> [Problem to work on] In the material below, find the line that contains "Cultura (7)" and the line that contains "Portable FTIR Gas", then write out exactly those two lines and everything between them.
─── Data records
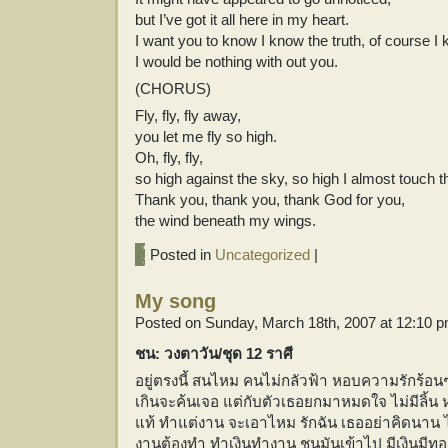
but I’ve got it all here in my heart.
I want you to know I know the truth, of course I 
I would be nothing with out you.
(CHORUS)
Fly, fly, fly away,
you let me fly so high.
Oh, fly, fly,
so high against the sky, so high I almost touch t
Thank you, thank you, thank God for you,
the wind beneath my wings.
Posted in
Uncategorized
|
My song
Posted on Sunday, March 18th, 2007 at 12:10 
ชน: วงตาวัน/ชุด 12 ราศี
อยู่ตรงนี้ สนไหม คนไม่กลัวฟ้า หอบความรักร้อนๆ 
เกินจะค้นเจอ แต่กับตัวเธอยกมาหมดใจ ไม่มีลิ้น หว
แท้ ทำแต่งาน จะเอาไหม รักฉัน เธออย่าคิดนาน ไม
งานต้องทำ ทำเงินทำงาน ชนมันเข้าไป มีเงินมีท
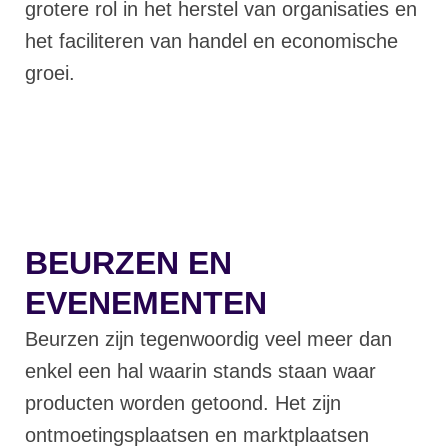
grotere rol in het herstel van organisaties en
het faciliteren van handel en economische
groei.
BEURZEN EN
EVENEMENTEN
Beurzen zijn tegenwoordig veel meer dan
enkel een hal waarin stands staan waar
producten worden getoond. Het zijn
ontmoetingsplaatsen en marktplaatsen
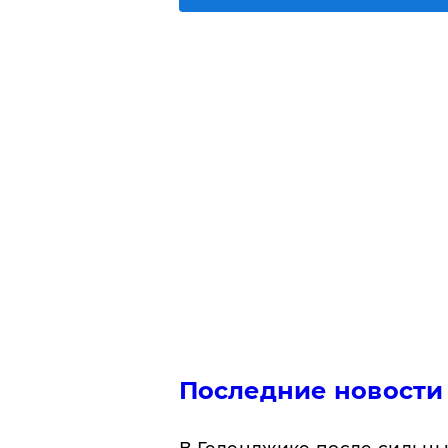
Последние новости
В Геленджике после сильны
──────
─── Data records
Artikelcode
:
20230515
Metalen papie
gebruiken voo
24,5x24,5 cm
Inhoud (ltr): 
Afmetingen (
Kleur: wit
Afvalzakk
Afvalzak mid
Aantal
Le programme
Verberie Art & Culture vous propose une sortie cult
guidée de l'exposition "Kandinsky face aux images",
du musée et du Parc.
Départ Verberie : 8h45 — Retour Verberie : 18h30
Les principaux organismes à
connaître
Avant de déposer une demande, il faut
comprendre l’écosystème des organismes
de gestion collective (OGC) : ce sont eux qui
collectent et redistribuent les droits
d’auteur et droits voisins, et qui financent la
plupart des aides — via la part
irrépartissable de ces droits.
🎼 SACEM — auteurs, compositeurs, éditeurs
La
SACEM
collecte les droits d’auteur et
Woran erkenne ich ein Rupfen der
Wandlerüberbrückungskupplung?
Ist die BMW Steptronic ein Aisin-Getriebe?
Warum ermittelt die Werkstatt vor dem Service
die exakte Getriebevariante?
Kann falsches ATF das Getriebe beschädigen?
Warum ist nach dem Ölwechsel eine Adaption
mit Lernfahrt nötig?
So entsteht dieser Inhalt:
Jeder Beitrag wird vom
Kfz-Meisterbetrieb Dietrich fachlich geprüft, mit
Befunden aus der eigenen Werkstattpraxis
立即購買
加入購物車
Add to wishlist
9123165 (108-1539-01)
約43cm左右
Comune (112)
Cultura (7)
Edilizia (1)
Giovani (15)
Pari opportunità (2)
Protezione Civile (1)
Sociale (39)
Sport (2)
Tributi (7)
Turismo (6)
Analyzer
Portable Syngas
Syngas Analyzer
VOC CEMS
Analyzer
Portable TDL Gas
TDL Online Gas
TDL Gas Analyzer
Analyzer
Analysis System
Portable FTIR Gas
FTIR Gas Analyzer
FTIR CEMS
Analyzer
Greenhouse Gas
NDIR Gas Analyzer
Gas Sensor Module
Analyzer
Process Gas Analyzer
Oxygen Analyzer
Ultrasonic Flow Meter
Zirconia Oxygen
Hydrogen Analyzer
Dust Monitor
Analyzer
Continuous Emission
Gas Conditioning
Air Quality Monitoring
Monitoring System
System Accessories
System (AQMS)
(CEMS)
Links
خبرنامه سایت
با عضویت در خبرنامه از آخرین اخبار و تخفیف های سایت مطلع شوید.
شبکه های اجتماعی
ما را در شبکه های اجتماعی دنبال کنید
──────
─── Data records
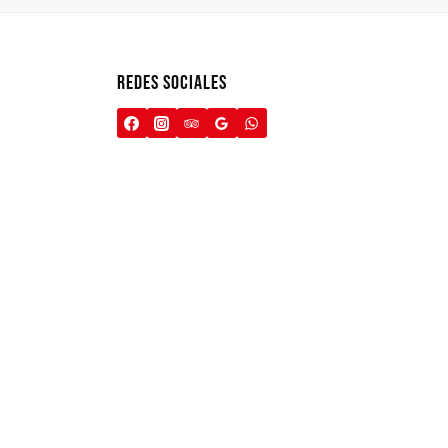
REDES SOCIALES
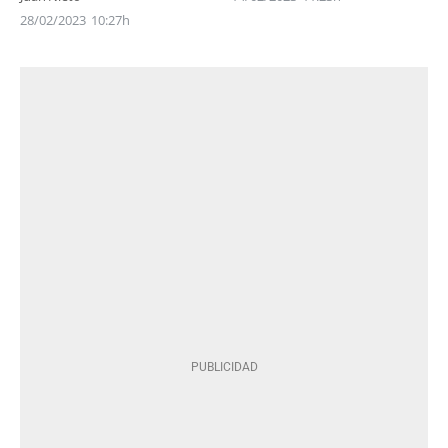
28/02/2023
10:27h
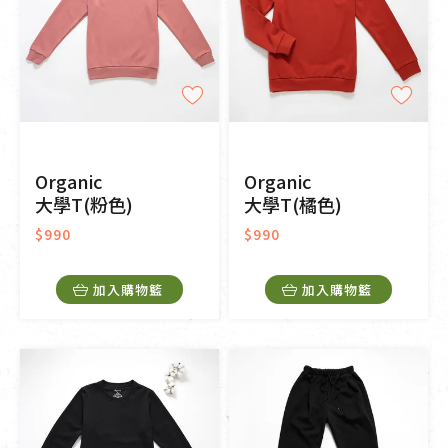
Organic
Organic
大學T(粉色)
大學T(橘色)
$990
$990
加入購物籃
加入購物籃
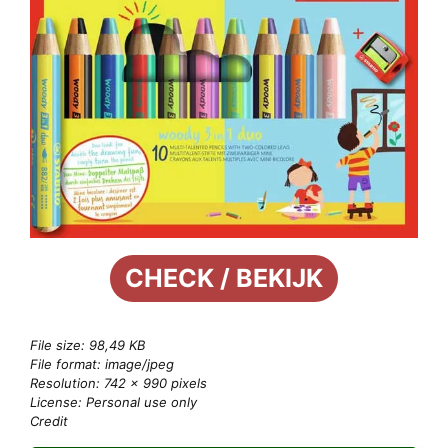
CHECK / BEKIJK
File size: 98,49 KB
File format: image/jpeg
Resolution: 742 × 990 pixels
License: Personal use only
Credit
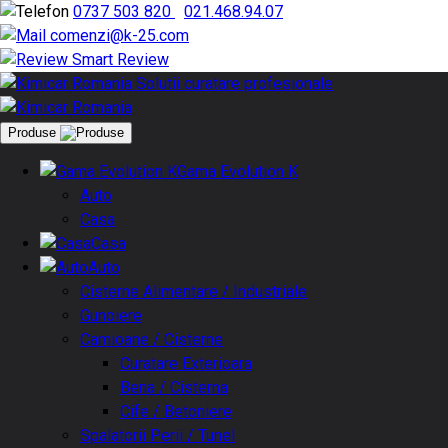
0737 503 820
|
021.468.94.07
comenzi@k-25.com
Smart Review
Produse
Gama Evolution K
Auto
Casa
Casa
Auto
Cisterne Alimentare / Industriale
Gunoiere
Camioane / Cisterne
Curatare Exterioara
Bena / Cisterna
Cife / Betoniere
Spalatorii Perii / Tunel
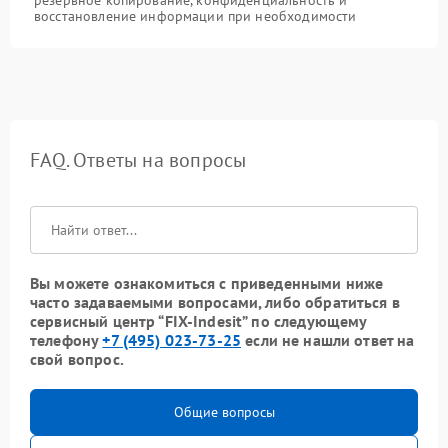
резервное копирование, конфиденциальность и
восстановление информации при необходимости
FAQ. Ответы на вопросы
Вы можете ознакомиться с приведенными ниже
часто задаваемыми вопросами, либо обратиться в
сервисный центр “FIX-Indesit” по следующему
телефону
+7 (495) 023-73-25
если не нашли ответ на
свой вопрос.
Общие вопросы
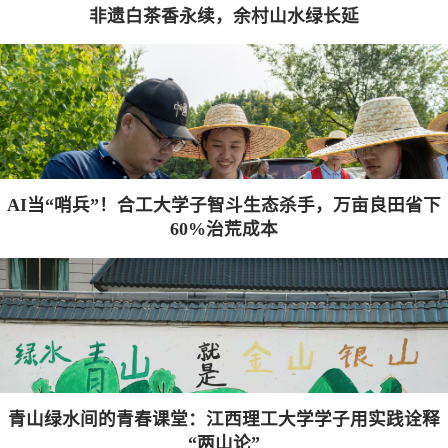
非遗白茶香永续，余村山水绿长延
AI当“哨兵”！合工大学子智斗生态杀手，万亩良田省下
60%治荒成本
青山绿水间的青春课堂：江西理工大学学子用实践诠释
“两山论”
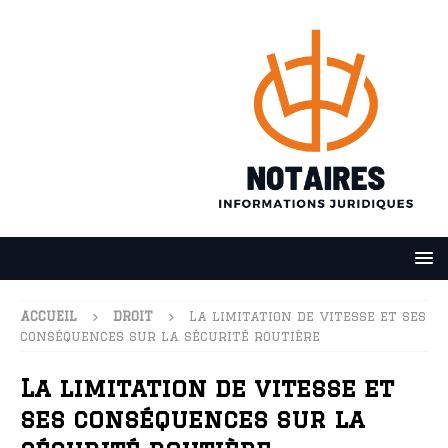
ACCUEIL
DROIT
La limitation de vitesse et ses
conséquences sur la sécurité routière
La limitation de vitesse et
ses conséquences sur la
──────
> [Expected answer]
Cultura (7)
Edilizia (1)
Giovani (15)
Pari opportunità (2)
Protezione Civile (1)
Sociale (39)
Sport (2)
Tributi (7)
Turismo (6)
Analyzer
Portable Syngas
Syngas Analyzer
VOC CEMS
Analyzer
Portable TDL Gas
TDL Online Gas
TDL Gas Analyzer
Analyzer
Analysis System
Portable FTIR Gas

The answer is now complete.